(Records for this task)

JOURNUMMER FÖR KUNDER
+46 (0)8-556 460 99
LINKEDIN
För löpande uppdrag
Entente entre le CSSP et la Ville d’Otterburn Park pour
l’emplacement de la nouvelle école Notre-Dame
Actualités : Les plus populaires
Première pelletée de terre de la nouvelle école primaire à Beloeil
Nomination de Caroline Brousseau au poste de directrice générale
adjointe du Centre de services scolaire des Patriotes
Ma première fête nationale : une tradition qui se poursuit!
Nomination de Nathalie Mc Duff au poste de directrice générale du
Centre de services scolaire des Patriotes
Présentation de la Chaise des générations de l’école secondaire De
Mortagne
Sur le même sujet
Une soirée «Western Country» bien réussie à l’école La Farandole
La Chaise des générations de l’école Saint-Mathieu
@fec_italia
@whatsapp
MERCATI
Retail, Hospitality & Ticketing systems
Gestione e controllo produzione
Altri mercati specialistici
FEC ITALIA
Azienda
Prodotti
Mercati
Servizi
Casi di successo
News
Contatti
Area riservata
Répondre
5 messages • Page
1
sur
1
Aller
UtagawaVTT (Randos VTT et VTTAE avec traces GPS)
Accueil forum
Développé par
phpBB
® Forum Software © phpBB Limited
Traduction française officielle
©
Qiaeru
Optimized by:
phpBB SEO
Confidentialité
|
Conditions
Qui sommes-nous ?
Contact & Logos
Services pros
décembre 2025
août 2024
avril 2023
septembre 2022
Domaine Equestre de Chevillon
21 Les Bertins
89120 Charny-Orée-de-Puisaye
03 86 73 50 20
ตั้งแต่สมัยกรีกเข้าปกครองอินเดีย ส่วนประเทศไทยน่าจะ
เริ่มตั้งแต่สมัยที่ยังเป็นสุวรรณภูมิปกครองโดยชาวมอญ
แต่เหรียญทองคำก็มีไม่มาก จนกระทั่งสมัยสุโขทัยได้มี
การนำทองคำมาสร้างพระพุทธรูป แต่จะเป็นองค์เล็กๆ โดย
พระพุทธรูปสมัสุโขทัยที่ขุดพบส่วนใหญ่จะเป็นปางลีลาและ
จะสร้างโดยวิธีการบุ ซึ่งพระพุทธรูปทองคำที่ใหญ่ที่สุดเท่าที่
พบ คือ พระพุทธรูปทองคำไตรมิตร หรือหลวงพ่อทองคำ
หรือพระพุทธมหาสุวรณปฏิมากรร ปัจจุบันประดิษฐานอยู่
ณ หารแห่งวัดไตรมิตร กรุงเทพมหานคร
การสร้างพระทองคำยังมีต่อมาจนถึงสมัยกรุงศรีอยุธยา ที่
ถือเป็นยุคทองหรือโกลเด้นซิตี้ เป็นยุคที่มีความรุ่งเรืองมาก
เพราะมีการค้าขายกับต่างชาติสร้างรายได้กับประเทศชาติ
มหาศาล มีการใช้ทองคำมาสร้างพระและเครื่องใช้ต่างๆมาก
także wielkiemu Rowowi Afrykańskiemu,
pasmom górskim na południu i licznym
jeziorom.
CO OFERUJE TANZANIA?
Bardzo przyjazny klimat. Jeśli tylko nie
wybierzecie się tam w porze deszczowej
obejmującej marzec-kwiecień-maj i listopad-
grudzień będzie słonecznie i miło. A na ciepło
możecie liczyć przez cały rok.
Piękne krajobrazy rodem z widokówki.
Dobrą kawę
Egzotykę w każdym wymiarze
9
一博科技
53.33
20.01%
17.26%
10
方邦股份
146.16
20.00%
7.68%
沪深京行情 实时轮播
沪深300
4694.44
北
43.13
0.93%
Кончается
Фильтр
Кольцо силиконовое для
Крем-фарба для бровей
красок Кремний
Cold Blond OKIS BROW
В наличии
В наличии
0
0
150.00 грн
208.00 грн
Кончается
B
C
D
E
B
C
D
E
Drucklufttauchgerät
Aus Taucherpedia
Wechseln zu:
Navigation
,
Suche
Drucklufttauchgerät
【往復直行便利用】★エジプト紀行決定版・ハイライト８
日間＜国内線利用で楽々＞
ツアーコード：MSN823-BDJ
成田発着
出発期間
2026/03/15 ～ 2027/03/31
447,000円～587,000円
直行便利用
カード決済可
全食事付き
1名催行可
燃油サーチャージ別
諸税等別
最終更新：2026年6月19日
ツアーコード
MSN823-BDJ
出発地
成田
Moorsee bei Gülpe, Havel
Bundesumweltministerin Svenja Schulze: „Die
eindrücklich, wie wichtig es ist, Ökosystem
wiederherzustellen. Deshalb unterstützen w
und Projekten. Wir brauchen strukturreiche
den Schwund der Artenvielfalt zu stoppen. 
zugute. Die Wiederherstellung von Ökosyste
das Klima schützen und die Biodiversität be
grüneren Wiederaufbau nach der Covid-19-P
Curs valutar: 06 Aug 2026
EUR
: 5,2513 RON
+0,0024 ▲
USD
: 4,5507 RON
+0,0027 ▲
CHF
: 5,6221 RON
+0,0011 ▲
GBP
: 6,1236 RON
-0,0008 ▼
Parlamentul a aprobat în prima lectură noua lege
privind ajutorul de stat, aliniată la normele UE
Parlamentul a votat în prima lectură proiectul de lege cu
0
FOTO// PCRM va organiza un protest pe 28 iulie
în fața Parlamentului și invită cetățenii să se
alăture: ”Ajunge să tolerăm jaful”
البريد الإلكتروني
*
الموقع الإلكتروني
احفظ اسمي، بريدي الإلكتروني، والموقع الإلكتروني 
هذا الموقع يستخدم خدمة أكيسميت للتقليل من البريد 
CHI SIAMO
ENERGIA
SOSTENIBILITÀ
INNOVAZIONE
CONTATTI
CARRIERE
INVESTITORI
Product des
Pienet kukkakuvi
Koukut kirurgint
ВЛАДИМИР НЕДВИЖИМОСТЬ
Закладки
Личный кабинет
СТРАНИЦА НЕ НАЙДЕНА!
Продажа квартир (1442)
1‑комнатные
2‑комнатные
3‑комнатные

(End Records for this task)

- Work instruction -
Retype the data in full, and keep every line identical to the original.

- Task solution -
JOURNUMMER FÖR KUNDER
+46 (0)8-556 460 99
LINKEDIN
För löpande uppdrag
Entente entre le CSSP et la Ville d’Otterburn Park pour
l’emplacement de la nouvelle école Notre-Dame
Actualités : Les plus populaires
Première pelletée de terre de la nouvelle école primaire à Beloeil
Nomination de Caroline Brousseau au poste de directrice générale
adjointe du Centre de services scolaire des Patriotes
Ma première fête nationale : une tradition qui se poursuit!
Nomination de Nathalie Mc Duff au poste de directrice générale du
Centre de services scolaire des Patriotes
Présentation de la Chaise des générations de l’école secondaire De
Mortagne
Sur le même sujet
Une soirée «Western Country» bien réussie à l’école La Farandole
La Chaise des générations de l’école Saint-Mathieu
@fec_italia
@whatsapp
MERCATI
Retail, Hospitality & Ticketing systems
Gestione e controllo produzione
Altri mercati specialistici
FEC ITALIA
Azienda
Prodotti
Mercati
Servizi
Casi di successo
News
Contatti
Area riservata
Répondre
5 messages • Page
1
sur
1
Aller
UtagawaVTT (Randos VTT et VTTAE avec traces GPS)
Accueil forum
Développé par
phpBB
® Forum Software © phpBB Limited
Traduction française officielle
©
Qiaeru
Optimized by:
phpBB SEO
Confidentialité
|
Conditions
Qui sommes-nous ?
Contact & Logos
Services pros
décembre 2025
août 2024
avril 2023
septembre 2022
Domaine Equestre de Chevillon
21 Les Bertins
89120 Charny-Orée-de-Puisaye
03 86 73 50 20
ตั้งแต่สมัยกรีกเข้าปกครองอินเดีย ส่วนประเทศไทยน่าจะ
เริ่มตั้งแต่สมัยที่ยังเป็นสุวรรณภูมิปกครองโดยชาวมอญ
แต่เหรียญทองคำก็มีไม่มาก จนกระทั่งสมัยสุโขทัยได้มี
การนำทองคำมาสร้างพระพุทธรูป แต่จะเป็นองค์เล็กๆ โดย
พระพุทธรูปสมัสุโขทัยที่ขุดพบส่วนใหญ่จะเป็นปางลีลาและ
จะสร้างโดยวิธีการบุ ซึ่งพระพุทธรูปทองคำที่ใหญ่ที่สุดเท่าที่
พบ คือ พระพุทธรูปทองคำไตรมิตร หรือหลวงพ่อทองคำ
หรือพระพุทธมหาสุวรณปฏิมากรร ปัจจุบันประดิษฐานอยู่
ณ หารแห่งวัดไตรมิตร กรุงเทพมหานคร
การสร้างพระทองคำยังมีต่อมาจนถึงสมัยกรุงศรีอยุธยา ที่
ถือเป็นยุคทองหรือโกลเด้นซิตี้ เป็นยุคที่มีความรุ่งเรืองมาก
เพราะมีการค้าขายกับต่างชาติสร้างรายได้กับประเทศชาติ
มหาศาล มีการใช้ทองคำมาสร้างพระและเครื่องใช้ต่างๆมาก
także wielkiemu Rowowi Afrykańskiemu,
pasmom górskim na południu i licznym
jeziorom.
CO OFERUJE TANZANIA?
Bardzo przyjazny klimat. Jeśli tylko nie
wybierzecie się tam w porze deszczowej
obejmującej marzec-kwiecień-maj i listopad-
grudzień będzie słonecznie i miło. A na ciepło
możecie liczyć przez cały rok.
Piękne krajobrazy rodem z widokówki.
Dobrą kawę
Egzotykę w każdym wymiarze
9
一博科技
53.33
20.01%
17.26%
10
方邦股份
146.16
20.00%
7.68%
沪深京行情 实时轮播
沪深300
4694.44
北
43.13
0.93%
Кончается
Фильтр
Кольцо силиконовое для
Крем-фарба для бровей
красок Кремний
Cold Blond OKIS BROW
В наличии
В наличии
0
0
150.00 грн
208.00 грн
Кончается
B
C
D
E
B
C
D
E
Drucklufttauchgerät
Aus Taucherpedia
Wechseln zu:
Navigation
,
Suche
Drucklufttauchgerät
【往復直行便利用】★エジプト紀行決定版・ハイライト８
日間＜国内線利用で楽々＞
ツアーコード：MSN823-BDJ
成田発着
出発期間
2026/03/15 ～ 2027/03/31
447,000円～587,000円
直行便利用
カード決済可
全食事付き
1名催行可
燃油サーチャージ別
諸税等別
最終更新：2026年6月19日
ツアーコード
MSN823-BDJ
出発地
成田
Moorsee bei Gülpe, Havel
Bundesumweltministerin Svenja Schulze: „Die
eindrücklich, wie wichtig es ist, Ökosystem
wiederherzustellen. Deshalb unterstützen w
und Projekten. Wir brauchen strukturreiche
den Schwund der Artenvielfalt zu stoppen. 
zugute. Die Wiederherstellung von Ökosyste
das Klima schützen und die Biodiversität be
grüneren Wiederaufbau nach der Covid-19-P
Curs valutar: 06 Aug 2026
EUR
: 5,2513 RON
+0,0024 ▲
USD
: 4,5507 RON
+0,0027 ▲
CHF
: 5,6221 RON
+0,0011 ▲
GBP
: 6,1236 RON
-0,0008 ▼
Parlamentul a aprobat în prima lectură noua lege
privind ajutorul de stat, aliniată la normele UE
Parlamentul a votat în prima lectură proiectul de lege cu
0
FOTO// PCRM va organiza un protest pe 28 iulie
în fața Parlamentului și invită cetățenii să se
alăture: ”Ajunge să tolerăm jaful”
البريد الإلكتروني
*
الموقع الإلكتروني
احفظ اسمي، بريدي الإلكتروني، والموقع الإلكتروني 
هذا الموقع يستخدم خدمة أكيسميت للتقليل من البريد 
CHI SIAMO
ENERGIA
SOSTENIBILITÀ
INNOVAZIONE
CONTATTI
CARRIERE
INVESTITORI
Product des
Pienet kukkakuvi
Koukut kirurgint
ВЛАДИМИР НЕДВИЖИМОСТЬ
Закладки
Личный кабинет
СТРАНИЦА НЕ НАЙДЕНА!
Продажа квартир (1442)
1‑комнатные
2‑комнатные
3‑комнатные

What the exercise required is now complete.